_Exercise data_
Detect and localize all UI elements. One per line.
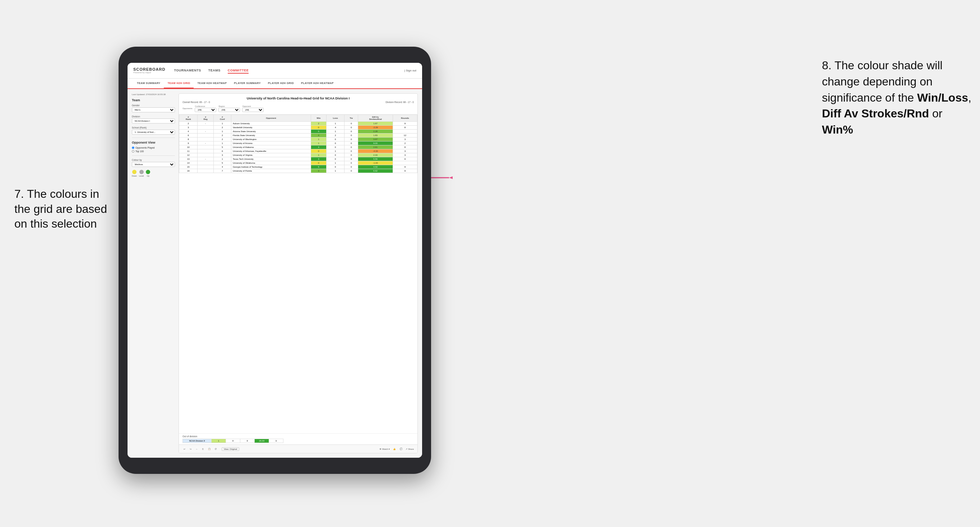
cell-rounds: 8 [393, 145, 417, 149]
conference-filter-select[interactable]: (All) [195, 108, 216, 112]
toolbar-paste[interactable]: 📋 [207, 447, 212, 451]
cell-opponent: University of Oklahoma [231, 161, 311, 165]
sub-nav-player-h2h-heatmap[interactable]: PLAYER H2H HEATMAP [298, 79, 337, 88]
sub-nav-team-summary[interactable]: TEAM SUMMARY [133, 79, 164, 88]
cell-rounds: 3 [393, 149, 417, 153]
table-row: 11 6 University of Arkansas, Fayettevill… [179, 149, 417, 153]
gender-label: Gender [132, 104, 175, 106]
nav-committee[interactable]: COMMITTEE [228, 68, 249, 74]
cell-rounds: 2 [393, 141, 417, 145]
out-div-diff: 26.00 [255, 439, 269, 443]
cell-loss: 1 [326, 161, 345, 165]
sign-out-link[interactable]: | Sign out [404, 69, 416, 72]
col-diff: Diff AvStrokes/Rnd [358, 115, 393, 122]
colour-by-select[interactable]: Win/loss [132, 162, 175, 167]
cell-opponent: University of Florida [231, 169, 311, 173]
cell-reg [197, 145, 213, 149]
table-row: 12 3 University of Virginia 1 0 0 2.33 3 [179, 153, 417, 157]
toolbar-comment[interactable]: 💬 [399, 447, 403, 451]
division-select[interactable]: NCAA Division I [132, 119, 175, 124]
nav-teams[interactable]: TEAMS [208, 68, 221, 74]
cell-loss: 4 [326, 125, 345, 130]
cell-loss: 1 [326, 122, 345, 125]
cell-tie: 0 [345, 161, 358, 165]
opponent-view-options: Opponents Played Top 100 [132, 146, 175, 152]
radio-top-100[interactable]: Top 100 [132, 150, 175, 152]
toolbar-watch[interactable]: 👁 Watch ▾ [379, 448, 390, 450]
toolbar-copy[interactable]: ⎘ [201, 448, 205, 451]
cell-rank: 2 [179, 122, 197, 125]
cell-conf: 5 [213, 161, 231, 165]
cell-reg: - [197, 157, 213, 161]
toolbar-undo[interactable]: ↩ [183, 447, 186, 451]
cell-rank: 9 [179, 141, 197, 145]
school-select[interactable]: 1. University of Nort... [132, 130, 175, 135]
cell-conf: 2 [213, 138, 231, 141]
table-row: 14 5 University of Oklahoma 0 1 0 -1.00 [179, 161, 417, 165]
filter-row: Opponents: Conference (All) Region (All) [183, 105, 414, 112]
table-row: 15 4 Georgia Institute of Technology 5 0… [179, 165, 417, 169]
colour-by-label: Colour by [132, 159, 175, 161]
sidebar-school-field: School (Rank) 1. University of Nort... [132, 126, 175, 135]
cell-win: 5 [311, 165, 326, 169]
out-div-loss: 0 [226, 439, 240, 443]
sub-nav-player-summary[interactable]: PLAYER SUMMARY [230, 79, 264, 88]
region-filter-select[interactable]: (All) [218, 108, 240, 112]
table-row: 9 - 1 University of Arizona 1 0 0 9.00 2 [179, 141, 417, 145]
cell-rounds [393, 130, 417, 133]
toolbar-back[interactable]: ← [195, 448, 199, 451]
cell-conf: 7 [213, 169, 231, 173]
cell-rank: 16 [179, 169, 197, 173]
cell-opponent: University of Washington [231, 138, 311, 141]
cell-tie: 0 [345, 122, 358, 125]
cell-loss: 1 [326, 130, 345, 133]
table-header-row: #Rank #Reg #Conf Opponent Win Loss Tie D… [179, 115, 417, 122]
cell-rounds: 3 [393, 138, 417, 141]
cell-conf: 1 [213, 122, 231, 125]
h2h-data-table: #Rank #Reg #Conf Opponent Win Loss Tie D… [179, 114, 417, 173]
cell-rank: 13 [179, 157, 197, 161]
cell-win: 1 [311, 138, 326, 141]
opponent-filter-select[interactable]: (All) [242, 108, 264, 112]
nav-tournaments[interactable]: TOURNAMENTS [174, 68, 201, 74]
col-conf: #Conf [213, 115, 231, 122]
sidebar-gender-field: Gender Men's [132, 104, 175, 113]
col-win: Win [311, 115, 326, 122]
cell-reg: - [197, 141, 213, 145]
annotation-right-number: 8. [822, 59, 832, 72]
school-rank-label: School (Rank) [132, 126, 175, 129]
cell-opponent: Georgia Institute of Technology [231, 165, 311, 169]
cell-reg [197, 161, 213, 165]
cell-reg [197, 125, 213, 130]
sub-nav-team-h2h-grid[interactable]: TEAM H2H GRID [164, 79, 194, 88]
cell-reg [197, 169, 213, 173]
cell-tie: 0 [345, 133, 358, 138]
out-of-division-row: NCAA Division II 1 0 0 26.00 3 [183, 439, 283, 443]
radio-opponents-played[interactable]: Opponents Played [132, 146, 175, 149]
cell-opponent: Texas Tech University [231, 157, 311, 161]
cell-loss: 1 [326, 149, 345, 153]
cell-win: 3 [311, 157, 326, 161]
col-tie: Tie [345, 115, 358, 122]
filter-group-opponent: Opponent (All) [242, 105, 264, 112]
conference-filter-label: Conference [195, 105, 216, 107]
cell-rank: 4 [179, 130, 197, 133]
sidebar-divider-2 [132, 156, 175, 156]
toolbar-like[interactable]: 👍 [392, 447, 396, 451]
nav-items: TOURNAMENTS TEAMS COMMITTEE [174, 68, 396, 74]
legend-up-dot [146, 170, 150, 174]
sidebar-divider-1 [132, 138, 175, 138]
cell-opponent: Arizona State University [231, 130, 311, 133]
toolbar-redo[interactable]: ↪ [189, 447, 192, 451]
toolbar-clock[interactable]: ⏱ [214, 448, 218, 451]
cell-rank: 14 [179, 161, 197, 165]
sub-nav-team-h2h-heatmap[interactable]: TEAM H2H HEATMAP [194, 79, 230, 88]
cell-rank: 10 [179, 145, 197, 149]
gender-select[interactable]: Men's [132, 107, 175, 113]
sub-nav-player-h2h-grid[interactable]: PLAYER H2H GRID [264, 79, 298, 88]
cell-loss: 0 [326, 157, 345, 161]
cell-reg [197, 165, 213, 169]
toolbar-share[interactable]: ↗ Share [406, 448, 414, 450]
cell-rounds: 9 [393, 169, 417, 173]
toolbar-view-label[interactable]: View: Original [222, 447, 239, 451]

_Problem requirements_
Each line above should be returned exactly as written, apart from any pictures.

_Response_
Detect and localize all UI elements. One per line.
cell-rounds: 8 [393, 145, 417, 149]
conference-filter-select[interactable]: (All) [195, 108, 216, 112]
toolbar-paste[interactable]: 📋 [207, 447, 212, 451]
cell-opponent: University of Oklahoma [231, 161, 311, 165]
sub-nav-player-h2h-heatmap[interactable]: PLAYER H2H HEATMAP [298, 79, 337, 88]
sub-nav-team-summary[interactable]: TEAM SUMMARY [133, 79, 164, 88]
cell-rounds: 3 [393, 149, 417, 153]
table-row: 11 6 University of Arkansas, Fayettevill… [179, 149, 417, 153]
gender-label: Gender [132, 104, 175, 106]
nav-committee[interactable]: COMMITTEE [228, 68, 249, 74]
cell-rounds: 2 [393, 141, 417, 145]
out-div-diff: 26.00 [255, 439, 269, 443]
cell-loss: 1 [326, 161, 345, 165]
sign-out-link[interactable]: | Sign out [404, 69, 416, 72]
col-diff: Diff AvStrokes/Rnd [358, 115, 393, 122]
colour-by-select[interactable]: Win/loss [132, 162, 175, 167]
cell-opponent: University of Florida [231, 169, 311, 173]
cell-reg [197, 145, 213, 149]
table-row: 12 3 University of Virginia 1 0 0 2.33 3 [179, 153, 417, 157]
toolbar-comment[interactable]: 💬 [399, 447, 403, 451]
division-select[interactable]: NCAA Division I [132, 119, 175, 124]
nav-teams[interactable]: TEAMS [208, 68, 221, 74]
cell-loss: 4 [326, 125, 345, 130]
cell-loss: 1 [326, 122, 345, 125]
cell-tie: 0 [345, 161, 358, 165]
opponent-view-options: Opponents Played Top 100 [132, 146, 175, 152]
radio-top-100[interactable]: Top 100 [132, 150, 175, 152]
toolbar-watch[interactable]: 👁 Watch ▾ [379, 448, 390, 450]
toolbar-copy[interactable]: ⎘ [201, 448, 205, 451]
cell-rank: 2 [179, 122, 197, 125]
cell-conf: 5 [213, 161, 231, 165]
cell-reg: - [197, 157, 213, 161]
toolbar-undo[interactable]: ↩ [183, 447, 186, 451]
cell-rank: 9 [179, 141, 197, 145]
school-select[interactable]: 1. University of Nort... [132, 130, 175, 135]
cell-conf: 2 [213, 138, 231, 141]
table-row: 14 5 University of Oklahoma 0 1 0 -1.00 [179, 161, 417, 165]
filter-row: Opponents: Conference (All) Region (All) [183, 105, 414, 112]
table-row: 15 4 Georgia Institute of Technology 5 0… [179, 165, 417, 169]
colour-by-label: Colour by [132, 159, 175, 161]
sidebar-school-field: School (Rank) 1. University of Nort... [132, 126, 175, 135]
cell-win: 5 [311, 165, 326, 169]
out-div-loss: 0 [226, 439, 240, 443]
sub-nav-player-summary[interactable]: PLAYER SUMMARY [230, 79, 264, 88]
region-filter-select[interactable]: (All) [218, 108, 240, 112]
table-row: 9 - 1 University of Arizona 1 0 0 9.00 2 [179, 141, 417, 145]
cell-rounds [393, 130, 417, 133]
toolbar-back[interactable]: ← [195, 448, 199, 451]
cell-conf: 7 [213, 169, 231, 173]
cell-rank: 16 [179, 169, 197, 173]
cell-opponent: University of Washington [231, 138, 311, 141]
cell-tie: 0 [345, 122, 358, 125]
cell-loss: 1 [326, 130, 345, 133]
table-header-row: #Rank #Reg #Conf Opponent Win Loss Tie D… [179, 115, 417, 122]
cell-rounds: 3 [393, 138, 417, 141]
cell-conf: 1 [213, 122, 231, 125]
h2h-data-table: #Rank #Reg #Conf Opponent Win Loss Tie D… [179, 114, 417, 173]
cell-rank: 13 [179, 157, 197, 161]
cell-win: 1 [311, 138, 326, 141]
opponent-filter-select[interactable]: (All) [242, 108, 264, 112]
nav-tournaments[interactable]: TOURNAMENTS [174, 68, 201, 74]
col-conf: #Conf [213, 115, 231, 122]
sidebar-gender-field: Gender Men's [132, 104, 175, 113]
col-win: Win [311, 115, 326, 122]
cell-reg: - [197, 141, 213, 145]
annotation-right-number: 8. [822, 59, 832, 72]
school-rank-label: School (Rank) [132, 126, 175, 129]
cell-opponent: Georgia Institute of Technology [231, 165, 311, 169]
cell-reg [197, 161, 213, 165]
cell-reg [197, 125, 213, 130]
sub-nav-team-h2h-grid[interactable]: TEAM H2H GRID [164, 79, 194, 88]
cell-reg [197, 169, 213, 173]
cell-tie: 0 [345, 133, 358, 138]
out-of-division-row: NCAA Division II 1 0 0 26.00 3 [183, 439, 283, 443]
radio-opponents-played[interactable]: Opponents Played [132, 146, 175, 149]
cell-opponent: Texas Tech University [231, 157, 311, 161]
cell-loss: 1 [326, 149, 345, 153]
cell-win: 3 [311, 157, 326, 161]
col-tie: Tie [345, 115, 358, 122]
filter-group-opponent: Opponent (All) [242, 105, 264, 112]
conference-filter-label: Conference [195, 105, 216, 107]
cell-rank: 4 [179, 130, 197, 133]
sidebar-divider-2 [132, 156, 175, 156]
toolbar-like[interactable]: 👍 [392, 447, 396, 451]
nav-items: TOURNAMENTS TEAMS COMMITTEE [174, 68, 396, 74]
legend-up-dot [146, 170, 150, 174]
sidebar-divider-1 [132, 138, 175, 138]
cell-opponent: Arizona State University [231, 130, 311, 133]
toolbar-redo[interactable]: ↪ [189, 447, 192, 451]
toolbar-clock[interactable]: ⏱ [214, 448, 218, 451]
cell-rank: 14 [179, 161, 197, 165]
sub-nav-team-h2h-heatmap[interactable]: TEAM H2H HEATMAP [194, 79, 230, 88]
cell-rank: 10 [179, 145, 197, 149]
gender-select[interactable]: Men's [132, 107, 175, 113]
sub-nav-player-h2h-grid[interactable]: PLAYER H2H GRID [264, 79, 298, 88]
cell-loss: 0 [326, 157, 345, 161]
cell-reg [197, 165, 213, 169]
toolbar-share[interactable]: ↗ Share [406, 448, 414, 450]
cell-rounds: 9 [393, 169, 417, 173]
toolbar-view-label[interactable]: View: Original [222, 447, 239, 451]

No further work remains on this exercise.